17
Alda correteaba alrededor de
la tienda. Su madre no la perdía de vista un solo instante. La niña
había cumplido ya cinco años y era el orgullo de sus padres. Tanto
Elba como Medulio se desvivían por educarla y protegerla.
—No te alejes de mi lado,
Alda. Ya sabes que no quiero perderte de vista.
—¿Por qué no quieres que
me separe de ti, madre? —le preguntó la niña mientras se acercaba
haciendo pucheros.
—Porque puede venir alguien
y hacerte daño o llevarte para siempre de mi lado. ¿Quieres eso?
—No, madre.
La niña se abrazó al cuello
de su madre y le hacía carantoñas y arrumacos con su carita. La
madre le correspondió con besos y caricias. Mientras tanto, en el
campo de instrucción Medulio pasaba revista y supervisaba los
ejercicios de los soldados.
—A ver, esa compañía lleva
el paso muy lento. Más deprisa. —La compañía comenzó a caminar
a paso ligero—. Eso está mejor. Que continúen así.
Más adelante otra compañía
realizaba ejercicios para salvar una serie de obstáculos. Algunos de
sus componentes no lo hacían todo lo bien que Medulio desearía.
—Ése que acaba de trepar
por el muro, que lo repita otra vez. Lo ha hecho muy despacio.
—¡A la orden, mi general!
—contestó el instructor.
El soldado trepó el muro más
deprisa que la vez anterior.
—Eso ya está mejor —comentó
Medulio—. Quiero que todo el mundo ponga lo mejor de sí en la
instrucción. En ello nos va la vida a todos.
—¡Sí, señor! —respondió
la compañía a coro.
Medulio llegó a donde se
realizaban simulacros de lucha real. Los soldados utilizaban armas de
madera, sin filos ni puntas, para evitar al máximo herir a sus
propios compañeros. Pero la lucha entre ellos era lo más real
posible, evitando los impactos que pudieran causar lesiones a sus
oponentes. Al final de los entrenamientos casi siempre resultaba
alguno contusionado o con alguna herida leve. A pesar de ello,
aquellos ejercicios eran absolutamente necesarios para preparar a los
futuros guerreros convenientemente para la lucha.
—¡Quiero
ver más decisión en vuestros ataques! —gritó Medulio a los que
combatían en aquel momento—. ¡Parecéis señoritas!
—¡Sí, mi general!
—contestó el instructor—. Ya lo habéis oído, tenéis que
combatir con más energía.
Un centinela se acercó a
Medulio a toda carrera.
—Señor, ha llegado un
emisario de Brigaecium. Su padre reclama su presencia con premura.
Medulio no se demoró un
instante. Tiró de las riendas de Pegaso y puso rumbo a la tienda de
su padre, que lo esperaba con gran impaciencia. El joven descabalgó
de un salto dejando el caballo a cargo de uno de los centinelas y se
precipitó en la tienda de su padre.
—¿Qué pasa, padre?
—preguntó nada más entrar—. ¿A qué vienen tantas prisas?
—Pasa, hijo —Elaeso le
pasó el brazo por la espalda y con la mano apoyada en el hombro lo
condujo junto al emisario—. Este hombre dice que un gran ejército
romano ha tomado Brigaecium
y que ahora se dirige por la margen derecha del Urbicus
hacia Bedunia.
No hay tiempo que
perder.
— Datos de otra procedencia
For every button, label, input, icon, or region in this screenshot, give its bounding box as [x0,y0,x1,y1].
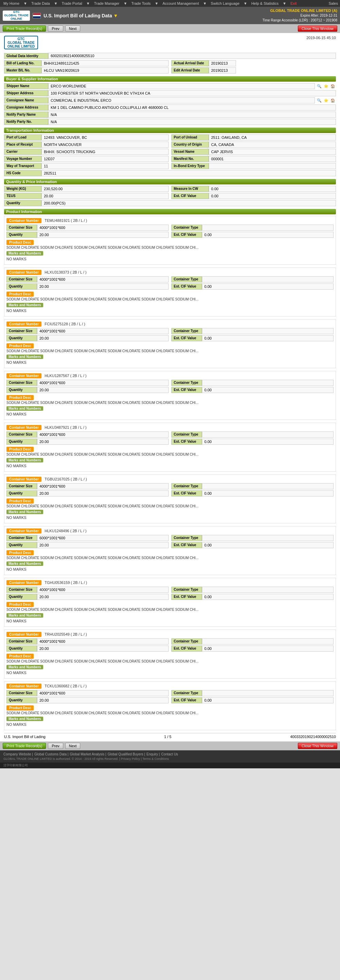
nav-home[interactable]: My Home [2,1,21,6]
footer-copyright: GLOBAL TRADE ONLINE LIMITED is authorize… [3,757,337,760]
measure-field: Measure In CW 0.00 [172,186,336,192]
port-load-label: Port of Load [4,134,41,140]
container-size-field-7: Container Size 4000*1001*600 [6,587,168,593]
top-navigation: My Home ▼ Trade Data ▼ Trade Portal ▼ Tr… [0,0,340,7]
marks-text-3: NO MARKS [6,412,334,416]
container-type-field-0: Container Type [172,224,334,231]
container-number-value-2: FCIU5275128 ( 2B / L / ) [44,322,85,326]
container-cif-field-9: Est. CIF Value 0.00 [172,697,334,703]
product-desc-label-5: Product Desc [6,498,334,504]
container-type-field-2: Container Type [172,328,334,334]
master-bol-value: HLCU VAN19020619 [41,67,168,73]
container-size-label-6: Container Size [6,535,37,541]
nav-trade-data[interactable]: Trade Data [30,1,51,6]
product-desc-text-7: SODIUM CHLORATE SODIUM CHLORATE SODIUM C… [6,608,334,611]
vessel-label: Vessel Name [172,149,209,155]
container-cif-value-7: 0.00 [202,594,334,600]
nav-trade-portal[interactable]: Trade Portal [60,1,83,6]
footer-link-3[interactable]: Global Qualified Buyers | [108,752,145,756]
bol-label: Bill of Lading No. [4,60,41,66]
page-bottom-info: U.S. Import Bill of Lading 1 / 5 4003320… [4,733,336,739]
next-button-bottom[interactable]: Next [65,743,81,749]
logo-area: GTCGLOBAL TRADEONLINE [3,11,41,21]
container-number-label-1: Container Number [6,270,41,275]
in-bond-field: In-Bond Entry Type [172,163,336,169]
container-cif-label-3: Est. CIF Value [172,387,202,393]
container-cif-label-6: Est. CIF Value [172,542,202,548]
footer-link-0[interactable]: Company Website | [3,752,33,756]
container-cif-value-6: 0.00 [202,542,334,548]
container-number-value-6: HLKU1248496 ( 2B / L / ) [44,529,86,533]
container-number-value-9: TCKU1360682 ( 2B / L / ) [44,684,87,688]
product-desc-label-0: Product Desc [6,239,334,246]
qty-price-header: Quantity & Price Information [4,179,336,185]
container-cif-field-4: Est. CIF Value 0.00 [172,439,334,445]
footer-link-1[interactable]: Global Customs Data | [34,752,68,756]
container-qty-field-8: Quantity 20.00 [6,646,168,652]
container-size-value-5: 4000*1001*600 [37,483,168,489]
product-desc-text-9: SODIUM CHLORATE SODIUM CHLORATE SODIUM C… [6,711,334,715]
nav-exit[interactable]: Exit [289,1,298,6]
nav-account[interactable]: Account Management [161,1,200,6]
container-size-label-4: Container Size [6,431,37,438]
notify-party-no-row: Notify Party No. N/A [4,119,336,125]
nav-divider5: ▼ [155,2,159,5]
container-cif-value-1: 0.00 [202,283,334,290]
print-button-top[interactable]: Print Trade Record(s) [3,25,46,32]
home-icon[interactable]: 🏠 [330,83,336,89]
container-cif-label-1: Est. CIF Value [172,283,202,290]
nav-trade-tools[interactable]: Trade Tools [130,1,152,6]
container-size-value-4: 4000*1001*600 [37,431,168,438]
marks-text-9: NO MARKS [6,722,334,727]
nav-help[interactable]: Help & Statistics [250,1,280,6]
product-desc-text-2: SODIUM CHLORATE SODIUM CHLORATE SODIUM C… [6,349,334,353]
consignee-label: Consignee Name [4,97,48,103]
record-id: 4003320190214000002510 [290,735,336,739]
place-receipt-value: NORTH VANCOUVER [41,142,168,148]
marks-label-4: Marks and Numbers [6,457,334,463]
container-type-label-8: Container Type [172,638,202,644]
consignee-name-row: Consignee Name COMERCIAL E INDUSTRIAL ER… [4,97,336,103]
footer-link-4[interactable]: Enquiry | [146,752,160,756]
close-button-bottom[interactable]: Close This Window [298,743,337,749]
container-size-row-3: Container Size 4000*1001*600 Container T… [6,380,334,386]
hs-code-row: HS Code 282511 [4,170,336,176]
containers-area: Container Number TEMU4881921 ( 2B / L / … [4,216,336,730]
place-receipt-label: Place of Receipt [4,142,41,148]
nav-divider4: ▼ [124,2,127,5]
container-size-label-3: Container Size [6,380,37,386]
print-button-bottom[interactable]: Print Trade Record(s) [3,743,46,749]
nav-divider7: ▼ [243,2,247,5]
container-cif-value-2: 0.00 [202,335,334,341]
container-type-field-3: Container Type [172,380,334,386]
container-cif-field-2: Est. CIF Value 0.00 [172,335,334,341]
nav-language[interactable]: Switch Language [210,1,241,6]
search-icon[interactable]: 🔍 [316,83,323,89]
container-number-label-9: Container Number [6,684,41,689]
container-qty-value-9: 20.00 [37,697,168,703]
consignee-home-icon[interactable]: 🏠 [330,97,336,103]
close-button-top[interactable]: Close This Window [298,25,337,32]
country-origin-label: Country of Origin [172,142,209,148]
marks-label-2: Marks and Numbers [6,354,334,360]
hs-code-value: 282511 [41,170,336,176]
container-qty-row-6: Quantity 20.00 Est. CIF Value 0.00 [6,542,334,548]
prev-button-bottom[interactable]: Prev [48,743,63,749]
nav-trade-manager[interactable]: Trade Manager [92,1,121,6]
footer-link-5[interactable]: Contact Us [161,752,178,756]
est-cif-field: Est. CIF Value 0.00 [172,193,336,199]
manifest-label: Manifest No. [172,156,209,162]
consignee-star-icon[interactable]: ⭐ [323,97,329,103]
nav-divider2: ▼ [54,2,58,5]
carrier-label: Carrier [4,149,41,155]
container-cif-field-5: Est. CIF Value 0.00 [172,490,334,496]
prev-button-top[interactable]: Prev [48,25,63,32]
next-button-top[interactable]: Next [65,25,81,32]
container-qty-value-8: 20.00 [37,646,168,652]
container-qty-label-5: Quantity [6,490,37,496]
consignee-search-icon[interactable]: 🔍 [316,97,323,103]
container-size-field-6: Container Size 6000*1001*600 [6,535,168,541]
container-type-label-3: Container Type [172,380,202,386]
footer-link-2[interactable]: Global Market Analysis | [70,752,106,756]
star-icon[interactable]: ⭐ [323,83,329,89]
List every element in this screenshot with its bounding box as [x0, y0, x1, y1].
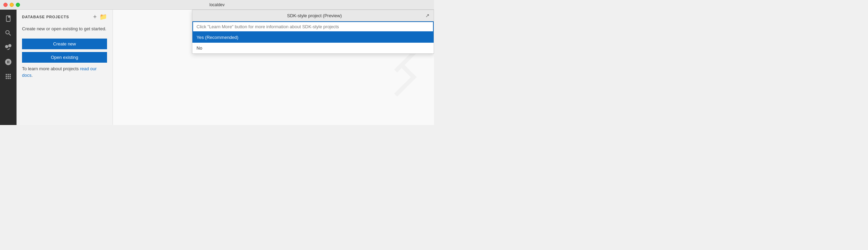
option-no[interactable]: No — [192, 43, 434, 53]
create-new-button[interactable]: Create new — [22, 39, 107, 49]
add-project-button[interactable]: + — [93, 14, 97, 20]
dropdown-search-input[interactable] — [192, 21, 434, 32]
main-content: SDK-style project (Preview) ↗ Yes (Recom… — [113, 10, 434, 125]
sidebar: DATABASE PROJECTS + 📁 Create new or open… — [17, 10, 113, 125]
search-icon[interactable] — [2, 27, 14, 39]
sidebar-actions: + 📁 — [93, 14, 107, 20]
minimize-button[interactable] — [10, 3, 14, 7]
open-folder-button[interactable]: 📁 — [99, 14, 107, 20]
files-icon[interactable] — [2, 12, 14, 25]
extensions-icon[interactable] — [2, 70, 14, 83]
traffic-lights — [3, 3, 20, 7]
dropdown-header: SDK-style project (Preview) ↗ — [192, 10, 434, 21]
activity-bar — [0, 10, 17, 125]
fullscreen-button[interactable] — [16, 3, 20, 7]
sidebar-title: DATABASE PROJECTS — [22, 15, 69, 19]
docs-suffix-text: . — [31, 73, 33, 78]
window-title: localdev — [209, 2, 224, 7]
app-container: DATABASE PROJECTS + 📁 Create new or open… — [0, 10, 434, 125]
sidebar-body-text: Create new or open existing to get start… — [22, 25, 107, 32]
run-debug-icon[interactable] — [2, 56, 14, 68]
dropdown-options-list: Yes (Recommended) No — [192, 32, 434, 53]
external-link-icon[interactable]: ↗ — [425, 13, 430, 18]
title-bar: localdev — [0, 0, 434, 10]
dropdown-header-title: SDK-style project (Preview) — [203, 13, 425, 18]
sidebar-header: DATABASE PROJECTS + 📁 — [22, 14, 107, 20]
dropdown-overlay: SDK-style project (Preview) ↗ Yes (Recom… — [192, 10, 434, 54]
option-yes[interactable]: Yes (Recommended) — [192, 32, 434, 43]
close-button[interactable] — [3, 3, 8, 7]
open-existing-button[interactable]: Open existing — [22, 52, 107, 63]
docs-link-text: To learn more about projects read our do… — [22, 65, 107, 79]
source-control-icon[interactable] — [2, 41, 14, 54]
docs-prefix-text: To learn more about projects — [22, 66, 80, 71]
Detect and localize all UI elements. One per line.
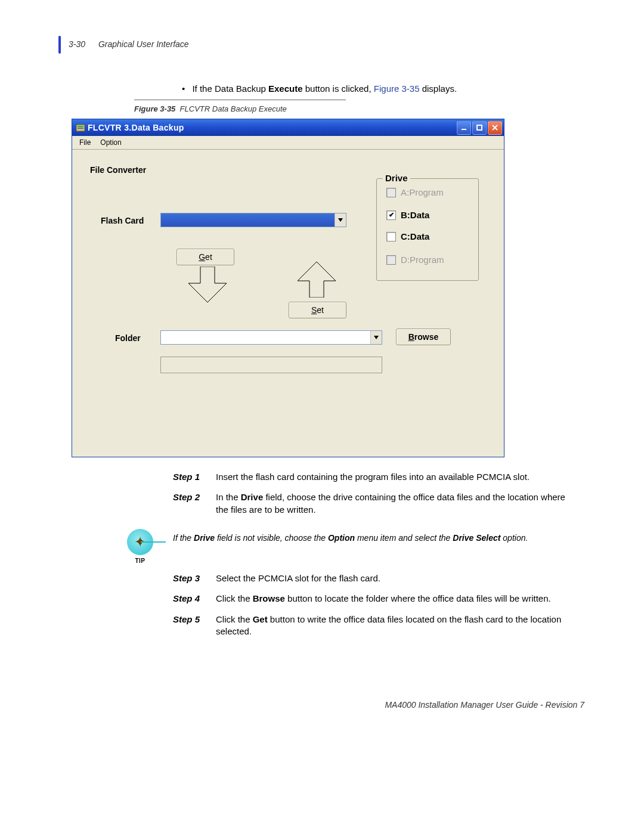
figure-link[interactable]: Figure 3-35 — [374, 83, 420, 94]
set-underline: S — [311, 305, 317, 315]
label-file-converter: File Converter — [90, 165, 146, 175]
checkbox-b[interactable]: ✔ — [386, 210, 396, 220]
app-icon — [76, 123, 85, 132]
step-row: Step 1Insert the flash card containing t… — [173, 471, 578, 483]
drive-d-label: D:Program — [401, 255, 444, 265]
header-rule — [58, 36, 61, 54]
step-text: In the Drive field, choose the drive con… — [216, 491, 578, 516]
arrow-up-icon — [298, 262, 336, 299]
browse-label-rest: rowse — [414, 332, 438, 342]
svg-rect-2 — [78, 128, 83, 129]
step-row: Step 3Select the PCMCIA slot for the fla… — [173, 572, 578, 584]
window-title: FLCVTR 3.Data Backup — [88, 123, 457, 132]
svg-marker-7 — [338, 218, 343, 222]
get-button[interactable]: Get — [177, 249, 234, 265]
set-label-rest: et — [317, 305, 324, 315]
page-number: 3-30 — [69, 39, 85, 49]
intro-text-2: button is clicked, — [303, 83, 374, 94]
step-text: Insert the flash card containing the pro… — [216, 471, 578, 483]
close-button[interactable] — [488, 121, 502, 135]
menubar: File Option — [72, 136, 504, 150]
get-label-rest: et — [205, 252, 212, 262]
drive-group: Drive A:Program ✔ B:Data C:Data D:Progra… — [376, 178, 479, 281]
step-label: Step 3 — [173, 572, 216, 584]
figure-title: FLCVTR Data Backup Execute — [180, 104, 287, 113]
browse-underline: B — [408, 332, 414, 342]
checkbox-d — [386, 255, 396, 265]
checkbox-a — [386, 188, 396, 197]
drive-legend: Drive — [383, 173, 410, 183]
intro-bullet: • If the Data Backup Execute button is c… — [182, 83, 457, 95]
section-title: Graphical User Interface — [98, 39, 189, 49]
flash-card-value — [161, 213, 335, 227]
drive-b-label: B:Data — [401, 210, 429, 220]
drive-c-label: C:Data — [401, 231, 429, 241]
folder-value — [161, 331, 370, 344]
status-box — [160, 357, 382, 373]
menu-file[interactable]: File — [75, 137, 95, 148]
drive-option-d: D:Program — [386, 255, 444, 265]
step-label: Step 2 — [173, 491, 216, 516]
steps-block-2: Step 3Select the PCMCIA slot for the fla… — [173, 572, 578, 646]
step-text: Click the Get button to write the office… — [216, 614, 578, 638]
window-controls — [457, 121, 502, 135]
intro-text-1: If the Data Backup — [192, 83, 268, 94]
flash-card-dropdown[interactable] — [160, 213, 346, 227]
drive-option-b[interactable]: ✔ B:Data — [386, 210, 429, 220]
window-body: File Converter Flash Card Folder Get — [72, 150, 504, 457]
tip-icon-block: ✦ TIP — [116, 529, 164, 564]
arrow-down-icon — [188, 267, 227, 304]
svg-rect-3 — [462, 129, 466, 130]
menu-option[interactable]: Option — [95, 137, 126, 148]
step-row: Step 2In the Drive field, choose the dri… — [173, 491, 578, 516]
intro-text-3: displays. — [420, 83, 457, 94]
figure-number: Figure 3-35 — [134, 104, 175, 113]
titlebar[interactable]: FLCVTR 3.Data Backup — [72, 119, 504, 136]
set-button[interactable]: Set — [289, 302, 346, 318]
page-header: 3-30 Graphical User Interface — [69, 39, 189, 49]
svg-marker-8 — [188, 267, 227, 302]
tip-connector — [141, 541, 166, 543]
bullet-dot: • — [182, 83, 185, 94]
tip-text: If the Drive field is not visible, choos… — [173, 532, 572, 544]
step-label: Step 5 — [173, 614, 216, 638]
svg-marker-9 — [298, 262, 336, 298]
maximize-button[interactable] — [472, 121, 487, 135]
checkbox-c[interactable] — [386, 232, 396, 241]
label-flash-card: Flash Card — [101, 216, 144, 225]
app-window: FLCVTR 3.Data Backup File Option File Co… — [72, 119, 504, 457]
svg-rect-4 — [477, 125, 482, 130]
step-text: Select the PCMCIA slot for the flash car… — [216, 572, 578, 584]
step-row: Step 4Click the Browse button to locate … — [173, 593, 578, 605]
drive-option-a: A:Program — [386, 187, 444, 197]
step-row: Step 5Click the Get button to write the … — [173, 614, 578, 638]
intro-bold: Execute — [268, 83, 303, 94]
step-label: Step 4 — [173, 593, 216, 605]
minimize-button[interactable] — [457, 121, 471, 135]
steps-block-1: Step 1Insert the flash card containing t… — [173, 471, 578, 524]
step-text: Click the Browse button to locate the fo… — [216, 593, 578, 605]
drive-option-c[interactable]: C:Data — [386, 231, 429, 241]
step-label: Step 1 — [173, 471, 216, 483]
label-folder: Folder — [115, 333, 141, 343]
tip-label: TIP — [116, 558, 164, 564]
svg-marker-10 — [374, 336, 379, 339]
drive-a-label: A:Program — [401, 187, 444, 197]
figure-caption: Figure 3-35 FLCVTR Data Backup Execute — [134, 104, 287, 113]
svg-rect-1 — [78, 126, 83, 127]
dropdown-arrow-icon[interactable] — [370, 331, 382, 344]
get-underline: G — [199, 252, 205, 262]
folder-dropdown[interactable] — [160, 330, 382, 345]
figure-rule — [134, 100, 346, 100]
dropdown-arrow-icon[interactable] — [335, 213, 346, 227]
page-footer: MA4000 Installation Manager User Guide -… — [0, 700, 584, 710]
browse-button[interactable]: Browse — [396, 329, 451, 345]
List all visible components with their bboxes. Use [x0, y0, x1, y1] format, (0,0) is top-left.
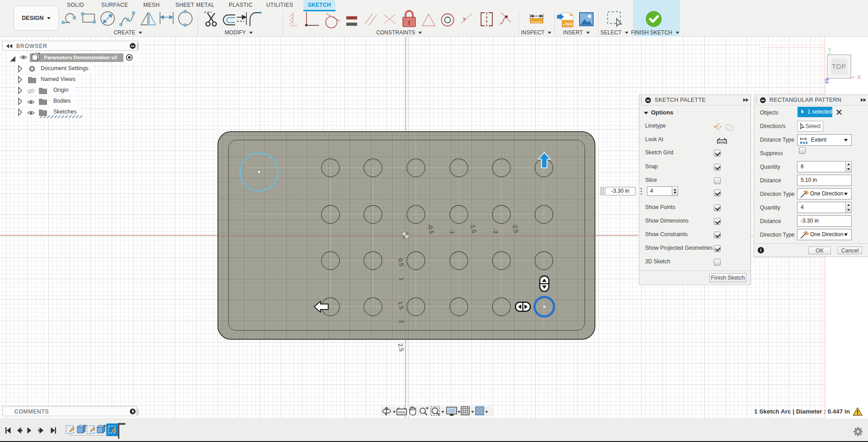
svg-text:X: X: [857, 74, 861, 81]
svg-text:-1: -1: [448, 228, 456, 235]
svg-text:0.5: 0.5: [397, 257, 405, 267]
svg-text:-2.5: -2.5: [511, 222, 519, 233]
svg-text:2.5: 2.5: [397, 342, 405, 352]
svg-text:TOP: TOP: [832, 63, 846, 70]
svg-text:Z: Z: [825, 77, 829, 85]
svg-text:1.5: 1.5: [397, 300, 405, 310]
svg-text:1: 1: [398, 277, 405, 281]
svg-text:SVG: SVG: [565, 22, 573, 26]
svg-text:-2: -2: [492, 228, 500, 234]
svg-text:-1.5: -1.5: [469, 222, 477, 233]
svg-text:Y: Y: [828, 47, 831, 53]
svg-text:-0.5: -0.5: [426, 223, 435, 234]
svg-text:2: 2: [398, 319, 405, 324]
Prepara todas las fuerzas disponibles para partir
inmediatamente. Yo personalmente dirigiré la operación.
—Pero, padre, ¿cómo vas a
ir tú? —protestó Medulio—. Tú te quedarás aquí para proteger
y defender el campamento.
—Aquí no se quedará nadie
que pueda luchar. Todos los hombres útiles deberán partir
inmediatamente al encuentro del ejército romano. ¿Queda bien
entendido?
—Sí, padre. Pero, ¿no
vamos a dejar a nadie aquí? —insinuó Medulio con cierta
perplejidad.
—No vamos a dejar a nadie,
hijo.
—¿Tantos son los invasores?
—se atrevió a preguntar Medulio.
—Según el emisario, se
calculan en más de tres mil.
—Padre, déjame a mí
dirigir la operación y quédate aquí para cuidar de los nuestros y
de la población civil.
—No, hijo. ¿Qué ejemplo
daría a mis soldados y en qué concepto me tendría mi pueblo si me
quedara aquí? Lo siento, pero debo ir como lo que soy, como el jefe
supremo del ejército. Mi honor y mi orgullo así me lo exigen.
Padre e hijo se abrazaron
mutuamente. Sabían que había llegado el momento de poner a prueba a
su ejército. También presentían que la batalla iba a ser ardua y
difícil. El número de combatientes del enemigo era muy superior al
de ellos, pero no podían quedarse de brazos cruzados. Tenían que
hacerles frente. No había tiempo que perder. Por eso Elaeso, después
de separar de sí con suavidad a su hijo, le ordenó nuevamente que
preparara las tropas. Había que partir enseguida.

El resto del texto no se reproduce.